More about the new book at www.alexabensonvalavanis.com

Tuesday, May 26, 2009

It's Not a Gay Issue

By, Alexa Valavanis

In a small rural town called Chico, California, about a 100 people gathered to support, protest, celebrate or mourn the California Supreme Court ruling on Proposition 8. I was there. So were many of my dear friends and colleagues. The relentless Northern California sun welcomed the rally's participants. The summer's modest afternoon traffic trickled by. The University students were long gone, and local pub patrons had just begun to tiptoe into their venues of choice. Presenters from as far away as Utah took the newly renovated city plaza stage to share their stories; their particular vantage point about this day - on this day.

However, for me, it started many months before.

It was clear autumn night, on the fourth day of November, two-thousand and eight. Unprecedented numbers of Americans waited in stretched lines to cast their votes, many young and old, engaging in our political process for the first time. As the sun bid farewell to the day and the electors began casting their golden votes, here at home and around the globe, people paused to listen. If you were quiet enough you could actually hear “hope” bounce around the atmosphere; like the sound of a sunrise or the first bloom after a long winter.

Many believe Senator Obama took the White House by a national mandate, commingling the old and predictable map of red and blue states into a sea of purple. A sea made up of people of all colors, religions, sexual orientations, politics and views. Yet, they had one history-making commonality on that November night. They chose an intellectual who wouldn’t shy away from being intelligent to appeal to the average. They chose a man encouraging unity not division; a leader promoting hope and not fear.

For many Obama embodies change. He stands where he stands today as a black man, not because he is black. I echo the thoughts of so many others when I say, he inspires me. I am even prouder today to be an American than I have been for the past thirty-two years.

Yet, amid all of this light there was a shadow on that cloudless day.

On the very same ballot that illustrated the pinnacle of change for a nation that once allowed slavery of a people based on the color of their skin, and denied equal rights to fifty percent of its population because of their gender - our largest state voted “yes” on a proposition of discrimination.

The most painful factor regarding the passing of Proposition 8 is not simply the narrow margin that it passed by but the untruths and lies that drove people to “yes”.

Simply put, there is no correlation between protecting the right of gays to marry and new curriculum in schools. None. They used our children to get their “yes”. They misled our parents to get their "yes". There is no correlation between protecting the rights of gays to marry and the tax-exempt status of our churches. None. They used and misled people of faith to get their “yes”.

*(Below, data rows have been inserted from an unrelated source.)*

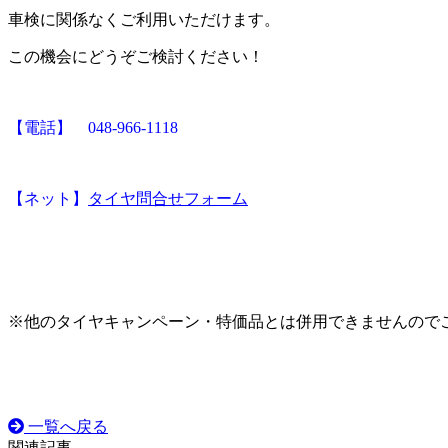
車検に関係なくご利用いただけます。
この機会にどうぞご検討ください！
【電話】
048-966-1118
【ネット】
タイヤ問合せフォーム
※他のタイヤキャンペーン・特価品とは併用できませんので
一覧へ戻る
関連記事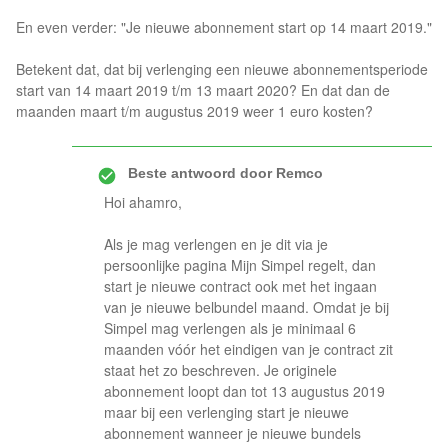
En even verder: "Je nieuwe abonnement start op 14 maart 2019."
Betekent dat, dat bij verlenging een nieuwe abonnementsperiode
start van 14 maart 2019 t/m 13 maart 2020? En dat dan de
maanden maart t/m augustus 2019 weer 1 euro kosten?
Beste antwoord door
Remco
Hoi ahamro,
Als je mag verlengen en je dit via je
persoonlijke pagina Mijn Simpel regelt, dan
start je nieuwe contract ook met het ingaan
van je nieuwe belbundel maand. Omdat je bij
Simpel mag verlengen als je minimaal 6
maanden vóór het eindigen van je contract zit
staat het zo beschreven. Je originele
abonnement loopt dan tot 13 augustus 2019
maar bij een verlenging start je nieuwe
abonnement wanneer je nieuwe bundels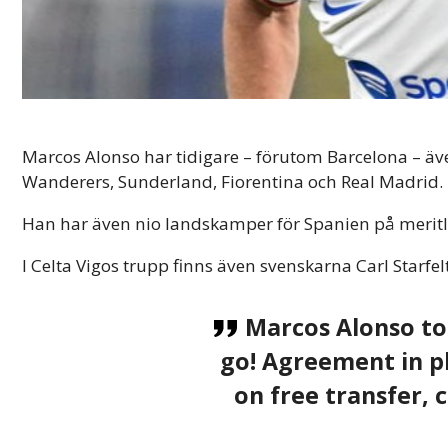
Marcos Alonso har tidigare – förutom Barcelona – äv
Wanderers, Sunderland, Fiorentina och Real Madrid.
Han har även nio landskamper för Spanien på meritl
I Celta Vigos trupp finns även svenskarna Carl Starfelt
Marcos Alonso to 
go! Agreement in pl
on free transfer, 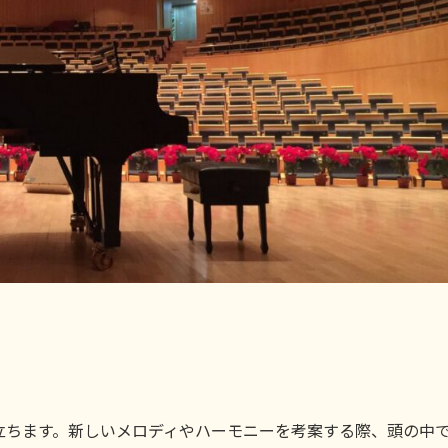
立ちます。新しいメロディやハーモニーを考案する際、頭の中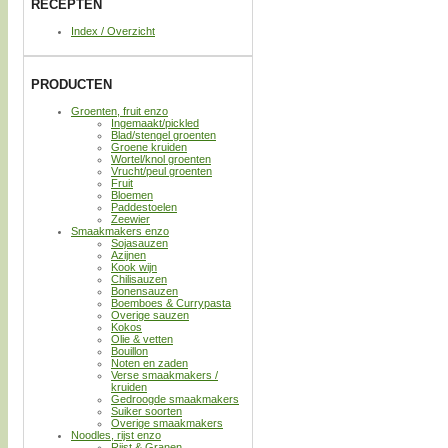
RECEPTEN
Index / Overzicht
PRODUCTEN
Groenten, fruit enzo
Ingemaakt/pickled
Blad/stengel groenten
Groene kruiden
Wortel/knol groenten
Vrucht/peul groenten
Fruit
Bloemen
Paddestoelen
Zeewier
Smaakmakers enzo
Sojasauzen
Azijnen
Kook wijn
Chilisauzen
Bonensauzen
Boemboes & Currypasta
Overige sauzen
Kokos
Olie & vetten
Bouillon
Noten en zaden
Verse smaakmakers /
kruiden
Gedroogde smaakmakers
Suiker soorten
Overige smaakmakers
Noodles, rijst enzo
Rijst & Granen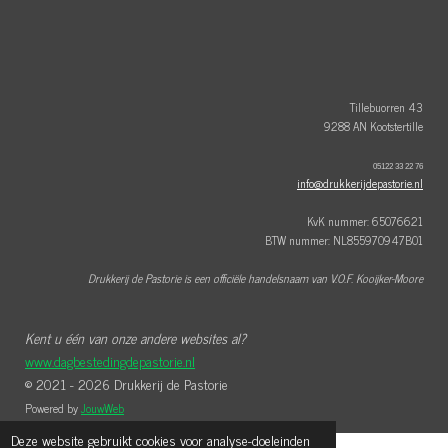
c
n
s
e
t
t
b
e
a
o
r
g
o
e
r
k
s
a
t
m
Tillebuorren 43
9288 AN Kootstertille
05122 33 22 76
info@drukkerijdepastorie.nl
KvK nummer: 65076621
BTW nummer: NL855970947B01
Drukkerij de Pastorie is een officiële handelsnaam van V.O.F. Kooijker-Moore
Kent u één van onze andere websites al?
www.dagbestedingdepastorie.nl
© 2021 - 2026 Drukkerij de Pastorie
Powered by
JouwWeb
Deze website gebruikt cookies voor analyse-doeleinden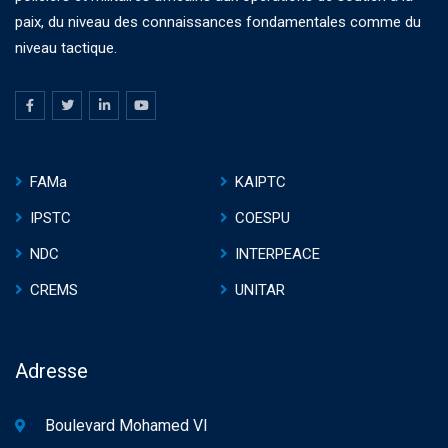
paix, du niveau des connaissances fondamentales comme du
niveau tactique.
FAMa
KAIPTC
IPSTC
COESPU
NDC
INTERPEACE
CREMS
UNITAR
Adresse
Boulevard Mohamed VI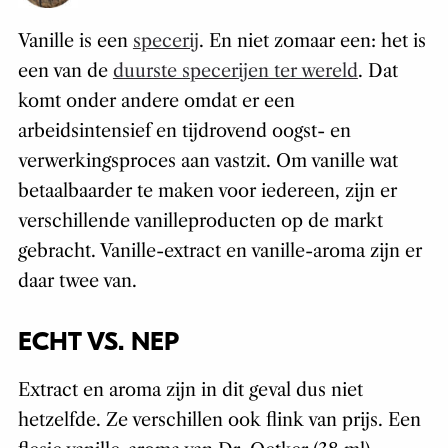
Vanille is een
specerij
. En niet zomaar een: het is
een van de
duurste specerijen ter wereld
. Dat
komt onder andere omdat er een
arbeidsintensief en tijdrovend oogst- en
verwerkingsproces aan vastzit. Om vanille wat
betaalbaarder te maken voor iedereen, zijn er
verschillende vanilleproducten op de markt
gebracht. Vanille-extract en vanille-aroma zijn er
daar twee van.
ECHT VS. NEP
Extract en aroma zijn in dit geval dus niet
hetzelfde. Ze verschillen ook flink van prijs. Een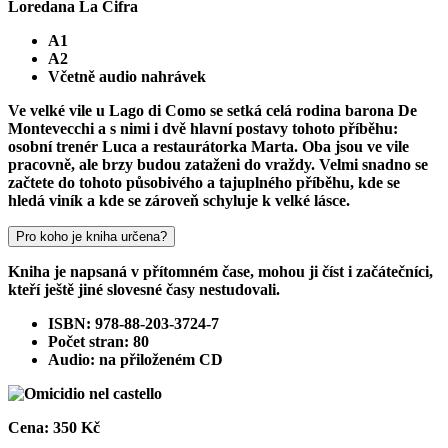
Loredana La Cifra
A1
A2
Včetně audio nahrávek
Ve velké vile u Lago di Como se setká celá rodina barona De
Montevecchi a s nimi i dvě hlavní postavy tohoto příběhu:
osobní trenér Luca a restaurátorka Marta. Oba jsou ve vile
pracovně, ale brzy budou zataženi do vraždy. Velmi snadno se
začtete do tohoto působivého a tajuplného příběhu, kde se
hledá viník a kde se zároveň schyluje k velké lásce.
Pro koho je kniha určena?
Kniha je napsaná v přítomném čase, mohou ji číst i začátečníci,
kteří ještě jiné slovesné časy nestudovali.
ISBN: 978-88-203-3724-7
Počet stran: 80
Audio: na přiloženém CD
Cena:
350 Kč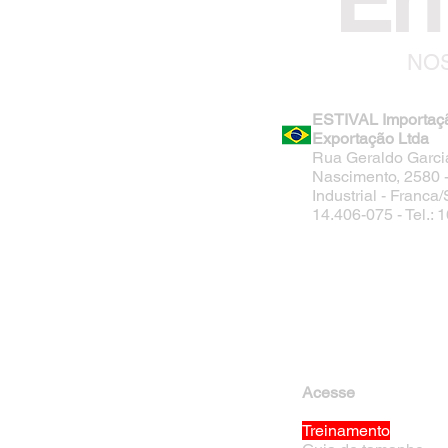
NOS
ESTIVAL Importaç
Exportação Ltda
Rua Geraldo Garci
Nascimento, 2580 - 
Industrial - Franca
14.406-075 - Tel.:
Acesse
Treinamento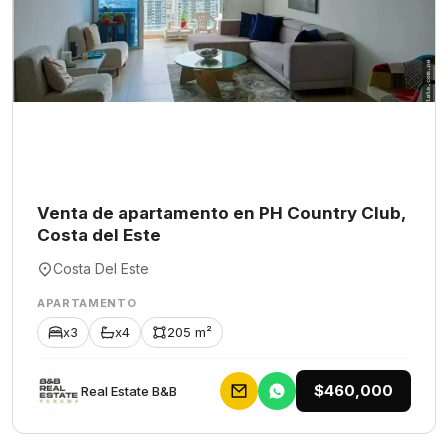
Venta de apartamento en PH Country Club,
Costa del Este
Costa Del Este
APARTAMENTO
x3
x4
205 m²
$460,000
Rеаl Еstаtе В&В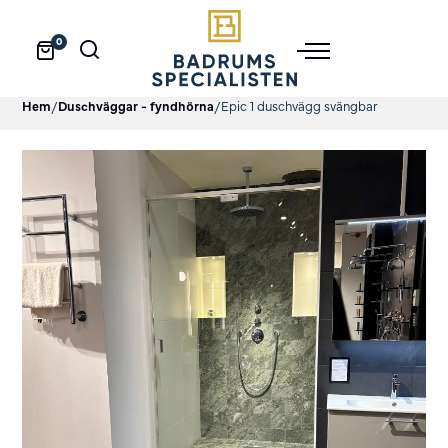
0
Hem
/
Duschväggar - fyndhörna
/
Epic 1 duschvägg svängbar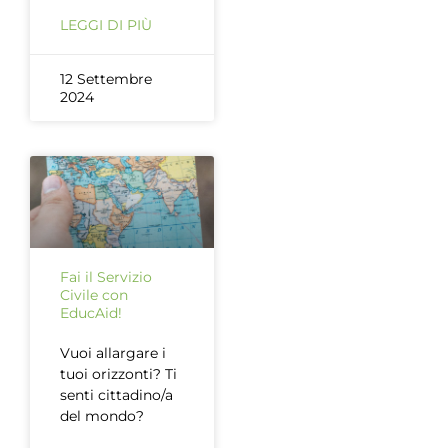
LEGGI DI PIÙ
12 Settembre
2024
Fai il Servizio
Civile con
EducAid!
Vuoi allargare i
tuoi orizzonti? Ti
senti cittadino/a
del mondo?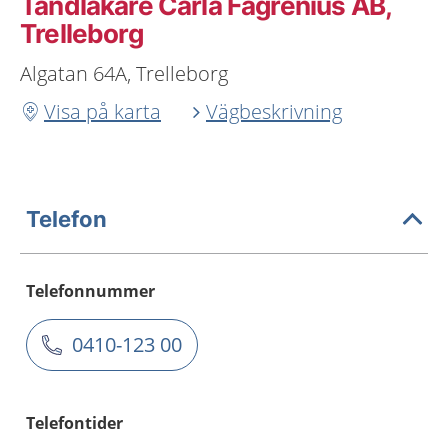
Tandläkare Carla Fagrenius AB,
Trelleborg
Algatan 64A, Trelleborg
Visa på karta
Vägbeskrivning
Telefon
Telefonnummer
0410-123 00
Telefontider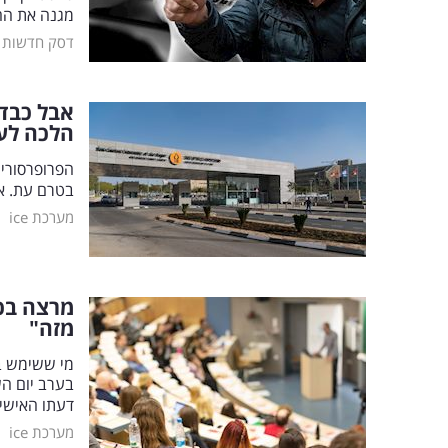
מגנה את הה
דסק חדשות
אבל כבד 
הלכה לע
הפרופרסורית
בטרם עת. א
|
מערכת ice
מרצה בכי
מזה"
מי ששימש ב
בערב יום הש
דעתו האישי
|
מערכת ice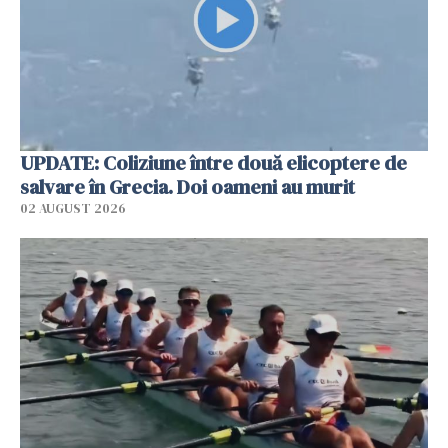
UPDATE: Coliziune între două elicoptere de
salvare în Grecia. Doi oameni au murit
02 AUGUST 2026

Moreover, how can two citizens of the same state have different rights under the same constitution? We certainly can not give the majority a way to discriminate against a minority through ballot measures. James Madison articulated it best in the Federalist Paper 51, when he wrote, "It is of great importance in a republic not only to guard the society against the oppression of its rulers but to guard one part of the society against the injustice of the other part. If a majority be united by a common interest, the rights of the minority will be insecure.”

Fortunately, our courts are here to protect minorities against the unfair will of majorities, if and when needed. Will they get this right eventually? We know that even the highest court of our land ruled on the wrong side of equality at one time. In 1857 when the US Supreme Court, led by Chief Justice Robert B. Taney, declare that all blacks – slaves as well as free – were not and could not become citizens of the United States. But, they found their way to justice eventually.

Still, even with my quiet faith that equality will prevail - I am perplexed.

Many people Obama’s camp rallied to vote on this historic Election Day, voted “yes for equality” at the top of the ticket, and “yes to discrimination” at the bottom of the ticket. Many of whom, know the plight of discrimination intimately. Must we learn each lesson of equality separately? Must we ourselves be discriminated against before we can rise up to fight for others?

If we’ve learned as a nation that separate is not equal, then why must we try and apply this broken logic again in pointing to civil unions as the solution to denying one group of citizens the right other citizens have. Equality does not have degrees; it either is or is not equal.

There will be a day when the children of this state look back and are amazed by the institutionalized inequality and discrimination that once existed in this land. Until that day, everyone who believes in equality must stand up and fight for it. This is not a gay issue this is a human rights issue.